21

rings
There. At the heart of the matter he is sculpting in a hand-to-hand struggle, something is breathing him in. Sure enough, that matter cannot be dissociated from the full and voluptuous roundness of a woman’s body, the full outer roundness of her bosom, the hollow inner roundness of her womb. “That I may anew, all in a tangle in the gold flecking of your sand, go to the shore of your body, in the very slow breaking of your unfurling clay rings, and there be lingering.” (St John Perse).

There : his favourite sculpture. While it shapes up in his eyes and in his hands, those rings bind him up in attachment and keep him so, so that he travels right across the whole spectrum that goes from the infinite to the infinitesimal, for those rings of spellbinding and surpassing greatness can also tighten their narrow grip on him. What an amazing work ! Here he is, grappling with his clay or his stone, hollowing them out, and internalizing them as much as he provides them with an interior; doing so, he becomes enamoured : his innermost depths, his heart of hearts, gets filled up with the love that seized him (é-prendre) and made a dwelling in him.
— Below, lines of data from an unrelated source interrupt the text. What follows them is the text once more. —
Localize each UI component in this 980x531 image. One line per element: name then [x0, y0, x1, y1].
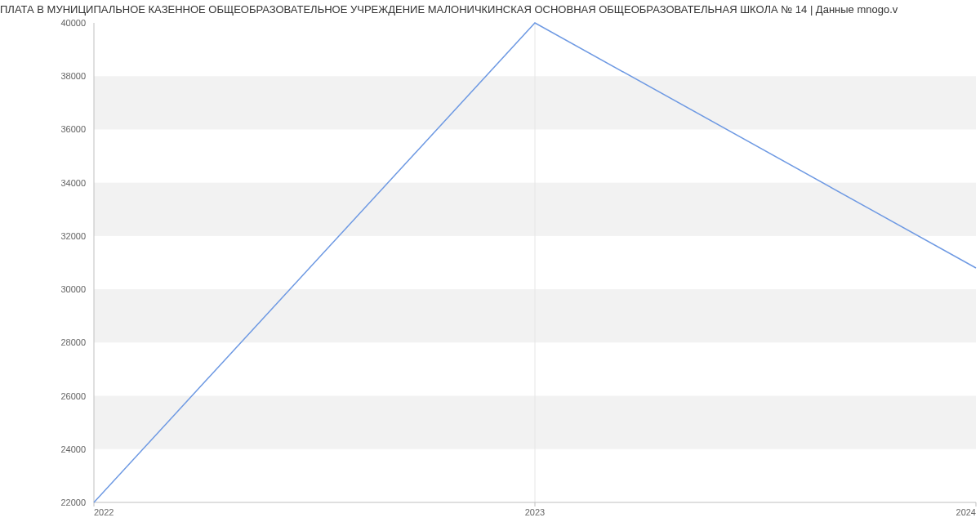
y-tick-label: 32000 — [60, 231, 86, 241]
y-tick-label: 36000 — [60, 124, 86, 134]
y-tick-label: 30000 — [60, 284, 86, 294]
chart-svg: 2200024000260002800030000320003400036000… — [0, 0, 980, 531]
x-tick-label: 2024 — [956, 507, 976, 517]
y-tick-label: 28000 — [60, 337, 86, 347]
y-tick-label: 40000 — [60, 18, 86, 28]
y-tick-label: 26000 — [60, 391, 86, 401]
x-tick-label: 2023 — [525, 507, 545, 517]
y-tick-label: 34000 — [60, 178, 86, 188]
y-tick-label: 22000 — [60, 498, 86, 507]
line-chart: ПЛАТА В МУНИЦИПАЛЬНОЕ КАЗЕННОЕ ОБЩЕОБРАЗ… — [0, 0, 980, 531]
x-tick-label: 2022 — [94, 507, 114, 517]
y-tick-label: 38000 — [60, 71, 86, 81]
y-tick-label: 24000 — [60, 444, 86, 454]
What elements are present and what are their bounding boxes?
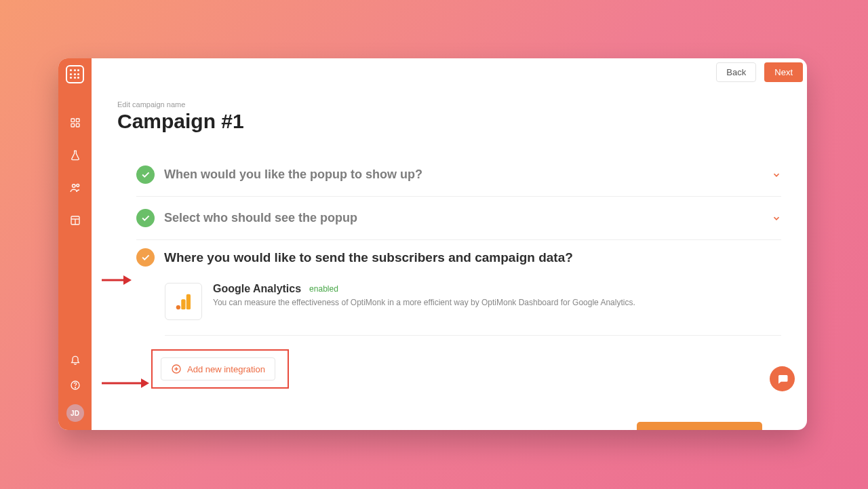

As he now penetrates, he is ushered through the mystery veil into the huge vault of the primitive cave with its entrancing walls, into the nave of that cathedral where a large rose window is enclosed.
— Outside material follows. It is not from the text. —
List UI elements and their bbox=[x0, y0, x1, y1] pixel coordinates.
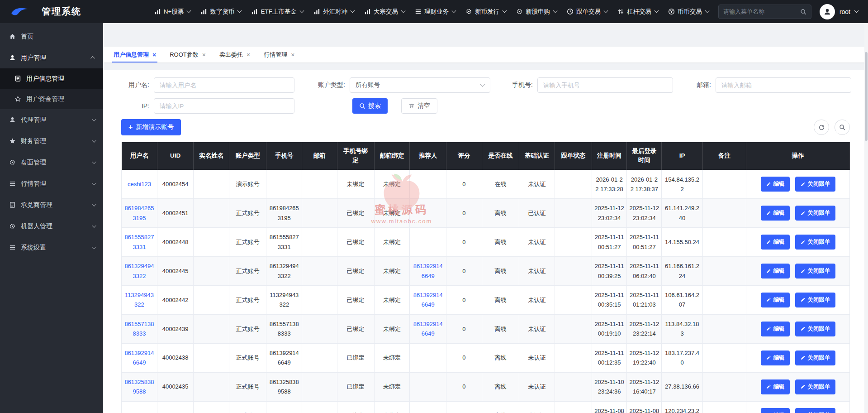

Ushered even farther up a stream of millions of linking up years, into the vastness of space, with its planet rings, its galaxies coiling up in scrolls … What else is he sculpting but those immensities that he tries to proportion to his own human scale and convey in a slim rod of a moulding, in a humble scooped-out ring-shaped material, “this hard circular matter that binds one up in attachment and keeps one so” as does the nuptial ring on one’s finger, as does her womanly embrace round his manly happiness ? A song then rises, a Song of Songs by a “king held captive in (the Shulamite’s) tresses”. (in The Jerusalem Bible, Ch 7, v 6,).